She had no clue to what had just happened.

( But the lady behind me had a big smirk on her face as I left)

THREE
A woman at work was seen putting a credit card into her floppy drive and pulling it out very quickly.
When I inquired as to what she was doing, she said she was shopping on the Internet and they kept asking for a credit card number, so she was using the ATM 'thingy.'

(Keep shuddering!!)

FOUR
I recently saw a distraught young lady weeping beside her car. 'Do you need some help?' I asked. She replied, 'I knew I should have replaced the battery to this remote door unlocker. Now I can't get into my car. Do you think they (pointing to a distant convenience store) would have a battery to fit this?'
'Hmmm, I don't know. Do you have an alarm, too?' I asked.
'No, just this remote thingy,' she answered,
handing it and the car keys to me. As I
took the key and manually unlocked the door, I
replied, 'Why don't you drive over there and
check about the batteries. It's a long walk....'

PLEASE just lay down before you hurt yourself !!!

FIVE
Several years ago, we had an Intern who was none too swift. One day she was typing and turned to a secretary and said, 'I'm almost out of typing paper. What do I do?' 'Just use paper from the photocopier', the secretary told her. With that, the intern took her last remaining blank piece of paper, put it on the photocopier and proceeded to make five 'blank' copies.

Brunette, by the way!!

SIX
A mother calls 911 very worried asking the dispatcher if she needs to take her kid to the emergency room, the kid had eaten ants. The dispatcher tells her to give the kid some Benadryl and he should be fine, the mother says, 'I just gave him some ant killer......'
Dispatcher: 'Rush him in to emergency right away'

Life is tough. It's even tougher if you're Stupid!!!!


----------



## Dmorency

I think I know all of them...


----------



## mla2ofus

And as another saying goes: " You can't fix stupid".
                                     Mike


----------



## Pretty Flamingo

At least you didn't make a comment that they were all women!


----------



## Alaska Snow Cat

#3 would actually be a pretty good feature to have in my laptop!


----------



## FrancSevin

Those all sound nice and amusing.  I do not doubt their possibility but question, somewhat, their validity. Except for the fact that this actually happened to me at a local Sears store. Christmas shopping.
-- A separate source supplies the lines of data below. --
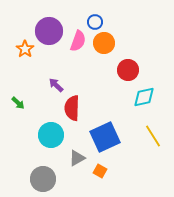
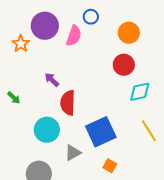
orange circle: (104, 43) -> (129, 33), moved
orange square: (100, 171) -> (110, 166), moved

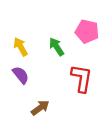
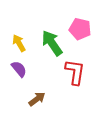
green arrow: (57, 47) -> (52, 43), size x1.5

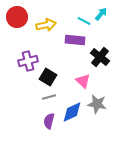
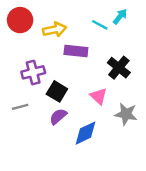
purple rectangle: (75, 40) -> (76, 51), moved
gray line: (49, 97) -> (20, 107), moved
gray star: (97, 104) -> (126, 114), moved
purple semicircle: (49, 121) -> (58, 116), moved, turned 35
 We were buying something in clothing and I went to pay for it in cash. The young clerk (High school age) looked at me in horror. _"sir, could you use a credit card? They did not teach me how to ring up cash."_

 As I did not have a Sears card (they only took them at the time) she actually had to get a supervisor to help her ring up the sale. Absolutely true story. I have witnesses, including the Manager who apologized profusely.

 Based on the inability for many to count back my change at the Quik Mart and Wal-Marts,,, I doubt things have improved since.

 Besides sexual identity confusion, exactly what do the USA public schools teach?


----------



## Alaska Snow Cat

FrancSevin said:


> Those all sound nice and amusing.  I do not doubt their possibility but question, somewhat, their validity. Except for the fact that this actually happened to me at a local Sears store. Christmas shopping.
> 
> We were buying something in clothing and I went to pay for it in cash. The young clerk (High school age) looked at me in horror. _"sir, could you use a credit card? They did not teach me how to ring up cash."_
> 
> As I did not have a Sears card (they only took them at the time) she actually had to get a supervisor to help her ring up the sale. Absolutely true story. I have witnesses, including the Manager who apologized profusely.
> 
> Based on the inability for many to count back my change at the Quik Mart and Wal-Marts,,, I doubt things have improved since.
> 
> Besides sexual identity confusion, exactly what do the USA public schools teach?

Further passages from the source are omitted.